Cranelift cross-architecture mismatch: why the same .clif and Wasm produce different results on x86_64 and aarch64

A mismatch between a .clif test case and its corresponding WebAssembly program across x86_64 and aarch64 usually points to one of three low-level causes: undefined lane semantics, ABI or calling-convention differences for SIMD values, or a bug in legalization/lowering where Cranelift rewrites IR differently per backend. When the same logical program returns different vector contents or scalar side results depending on the target ISA, the right fix is not to guess at the output but to isolate whether the inconsistency starts in CLIF construction, Wasm translation, mid-end optimization, or backend lowering.

Reproduce the inconsistency

The issue description shows a multi-target .clif test that includes s390x, aarch64, riscv64, and x86_64, with a function returning several SIMD and scalar values. This kind of test is especially sensitive because vector return values and multi-value returns are handled differently across backends.

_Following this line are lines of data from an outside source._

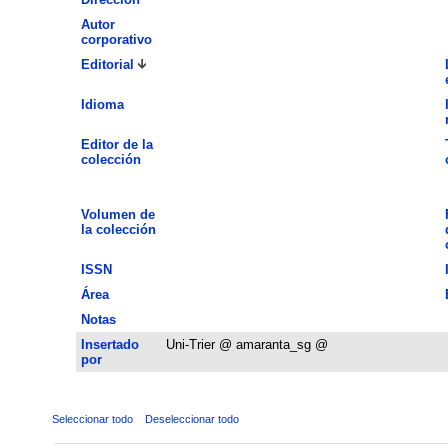
Autor
corporativo
Editorial
Idioma
Editor de la
colección
Volumen de
la colección
ISSN
Área
Notas
Insertado
Uni-Trier @ amaranta_sg @
por
Seleccionar todo
Deseleccionar todo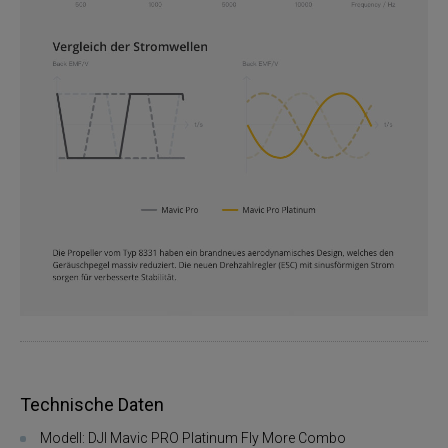
Technische Daten
Modell: DJI Mavic PRO Platinum Fly More Combo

Start by reducing the failing test to the smallest possible reproducer. Keep the exact targets that expose the bug and remove anything not required to trigger the mismatch.

test optimize
set opt_level=none
set preserve_frame_pointers=true
target aarch64
target x86_64

function %main() -> i8x16, i8x16, i8x16, i32 {
    ; keep only the instructions required to reproduce the mismatch
    ; remove dead blocks, extra constants, and unrelated lanes
}

Then verify the result in two paths:

1. Run the .clif test directly.
2. Compile and run the equivalent Wasm module that should produce the same semantics.

If those diverge only on one backend, that strongly suggests a backend-specific lowering problem. If they diverge everywhere, the issue may be in the Wasm translation layer or the CLIF test itself.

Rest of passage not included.